Data provided Block Start
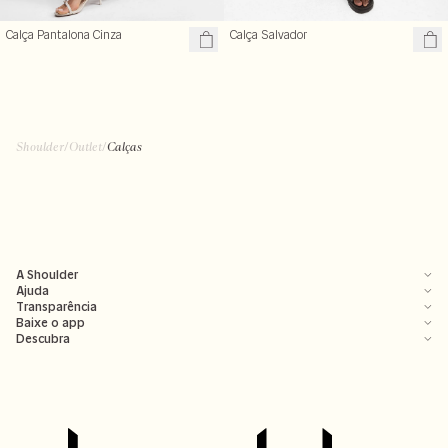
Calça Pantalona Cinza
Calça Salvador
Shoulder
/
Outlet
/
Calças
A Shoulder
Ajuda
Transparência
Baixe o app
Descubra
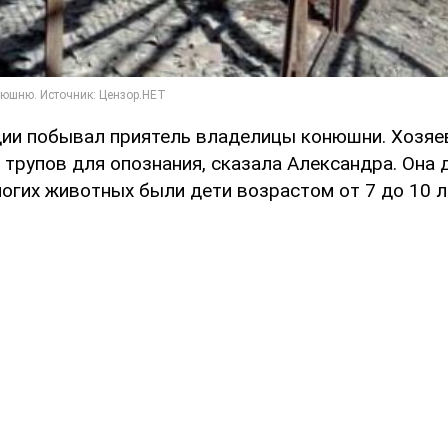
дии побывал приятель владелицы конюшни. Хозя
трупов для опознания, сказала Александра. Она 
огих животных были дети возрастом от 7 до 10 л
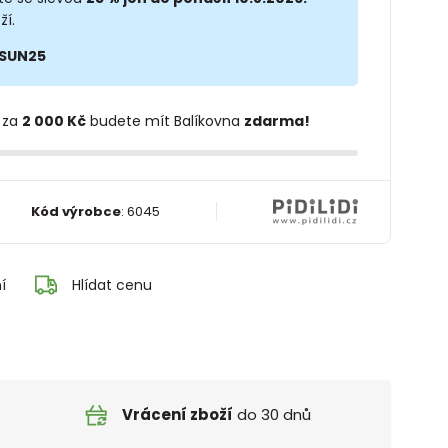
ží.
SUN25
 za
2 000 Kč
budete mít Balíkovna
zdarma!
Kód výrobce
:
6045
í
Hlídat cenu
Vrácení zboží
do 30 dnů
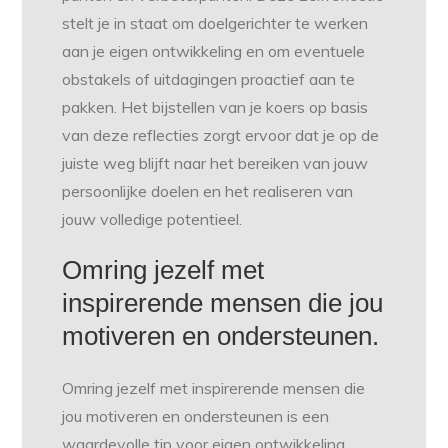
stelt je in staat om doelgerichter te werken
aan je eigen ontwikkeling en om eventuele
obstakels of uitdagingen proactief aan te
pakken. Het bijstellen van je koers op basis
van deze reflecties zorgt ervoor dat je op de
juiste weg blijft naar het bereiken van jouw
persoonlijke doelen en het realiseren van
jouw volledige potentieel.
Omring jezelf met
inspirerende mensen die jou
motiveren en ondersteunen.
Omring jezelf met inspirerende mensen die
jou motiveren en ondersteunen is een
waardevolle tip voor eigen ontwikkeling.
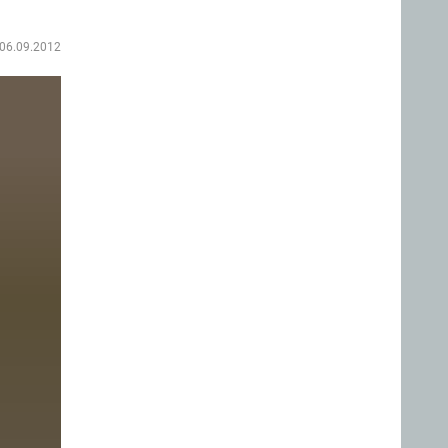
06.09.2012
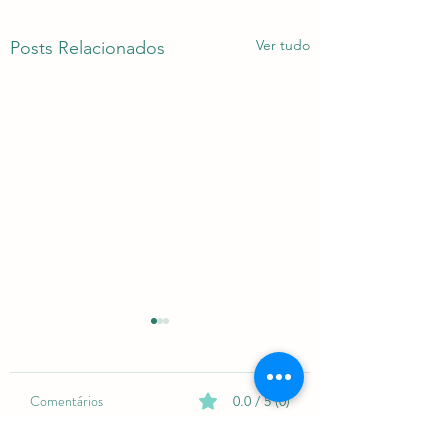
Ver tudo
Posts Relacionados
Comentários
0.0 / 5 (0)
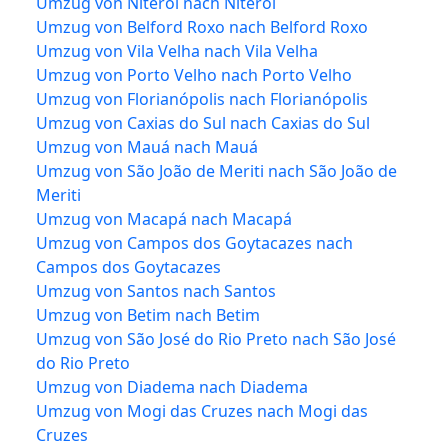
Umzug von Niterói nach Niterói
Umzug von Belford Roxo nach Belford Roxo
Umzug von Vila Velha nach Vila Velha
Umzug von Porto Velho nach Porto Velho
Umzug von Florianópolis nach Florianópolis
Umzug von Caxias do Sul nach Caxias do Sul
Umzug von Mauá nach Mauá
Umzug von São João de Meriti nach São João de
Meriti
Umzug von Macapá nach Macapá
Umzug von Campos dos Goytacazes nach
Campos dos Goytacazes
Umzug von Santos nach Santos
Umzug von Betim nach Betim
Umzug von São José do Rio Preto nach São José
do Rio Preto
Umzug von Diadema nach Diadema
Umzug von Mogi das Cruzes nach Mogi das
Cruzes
Data provided Block End
[What you are asked to do]: Throughout the material above, find lines holding the word "ondersteunen", then copy them.

[Expected answer]:
motiveren en ondersteunen.
jou motiveren en ondersteunen is een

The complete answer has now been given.